Thanks for u detailed answer on the dashboard validation testing.

 

Hi,
We also need to perform performance testing and concurrency testing of AI/BI (Lakeview) dashboards at the browser level โ€” measuring actual page load times, time-to-interactive, and how the dashboard behaves under concurrent user load.
 
What we want to measure:
  1. Dashboard page load time (navigation start โ†’ all widgets rendered)
  2. Time to First Contentful Paint (FCP) and Largest Contentful Paint (LCP)

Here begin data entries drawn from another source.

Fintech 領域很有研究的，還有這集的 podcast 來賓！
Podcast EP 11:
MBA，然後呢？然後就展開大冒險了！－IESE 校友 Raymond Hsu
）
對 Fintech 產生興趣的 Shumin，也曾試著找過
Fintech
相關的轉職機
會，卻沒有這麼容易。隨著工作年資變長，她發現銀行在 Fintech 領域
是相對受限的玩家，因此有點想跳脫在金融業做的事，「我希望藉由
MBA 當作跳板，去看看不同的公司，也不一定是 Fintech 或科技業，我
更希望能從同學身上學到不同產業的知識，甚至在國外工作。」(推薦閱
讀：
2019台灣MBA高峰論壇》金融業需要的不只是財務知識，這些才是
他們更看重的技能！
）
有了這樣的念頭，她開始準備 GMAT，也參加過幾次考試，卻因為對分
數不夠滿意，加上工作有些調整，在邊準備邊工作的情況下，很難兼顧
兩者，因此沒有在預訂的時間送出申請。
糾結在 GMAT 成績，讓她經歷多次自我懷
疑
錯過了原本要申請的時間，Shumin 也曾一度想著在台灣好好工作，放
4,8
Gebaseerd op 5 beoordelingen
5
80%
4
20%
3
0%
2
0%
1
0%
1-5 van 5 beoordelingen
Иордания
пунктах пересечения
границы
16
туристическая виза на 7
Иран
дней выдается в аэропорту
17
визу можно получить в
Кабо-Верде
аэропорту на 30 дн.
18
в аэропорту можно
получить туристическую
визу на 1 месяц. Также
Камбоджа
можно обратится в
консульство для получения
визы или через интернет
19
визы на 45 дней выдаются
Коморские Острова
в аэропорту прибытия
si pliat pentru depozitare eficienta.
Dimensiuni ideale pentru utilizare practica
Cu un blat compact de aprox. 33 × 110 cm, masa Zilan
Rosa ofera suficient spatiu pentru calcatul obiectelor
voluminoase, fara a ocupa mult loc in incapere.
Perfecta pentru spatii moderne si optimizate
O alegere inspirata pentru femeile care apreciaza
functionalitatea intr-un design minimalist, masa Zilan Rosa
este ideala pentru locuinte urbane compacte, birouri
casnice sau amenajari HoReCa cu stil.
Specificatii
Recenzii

  3. Number and duration of backend SQL queries triggered during dashboard load
  4. How response times degrade when 10, 25, 50 users open the same dashboard simultaneously
  5. SQL Warehouse query queuing behavior under concurrent dashboard load
Our planned approach:
  1. Use Playwright (headless Chromium) to open the dashboard URL
  2. Capture performance.timing, paint entries, and network request durations
  3. Simulate concurrent users by launching multiple browser contexts in parallel
  4. Wait for networkidle state as a proxy for "dashboard fully loaded"
Our questions:
 
1. Authentication What is the recommended way to authenticate programmatically for browser-based dashboard access? Can we use PAT tokens via cookie/header injection, or is there a service account login flow that avoids interactive SSO?
 
2. Caching behavior When multiple users open the same dashboard simultaneously, does Lakeview leverage SQL Warehouse result cache? Or does each user session trigger independent query executions?
 
3. Network idle as completion signal Is networkidle (no network requests for ~500ms) a reliable indicator that all dashboard widgets have finished loading? Or are there lazy-loaded widgets or progressive rendering beyond that point?
 
4. Published vs draft dashboard For performance testing, should we test the published dashboard URL (which may have different caching/optimization behavior) vs the draft editor view?
 
5. Warehouse metrics correlation Is there a way to correlate dashboard-triggered queries in Query History API (GET /api/2.0/sql/history/queries) with a specific dashboard session? For example, does Lakeview tag queries with a statement_type or source field?
 
6. Concurrency limits Are there known limits on concurrent sessions viewing the same AI/BI dashboard (for example: warehouse concurrency caps, connection pooling, or API rate limits)?
 
Environment:
  • Databricks on AWS
  • AI/BI Dashboard (Lakeview), published
  • SQL Warehouse (serverless)
  • Playwright (Python) for browser automation
  • 10โ€“50 simulated concurrent users
Thanks in advance!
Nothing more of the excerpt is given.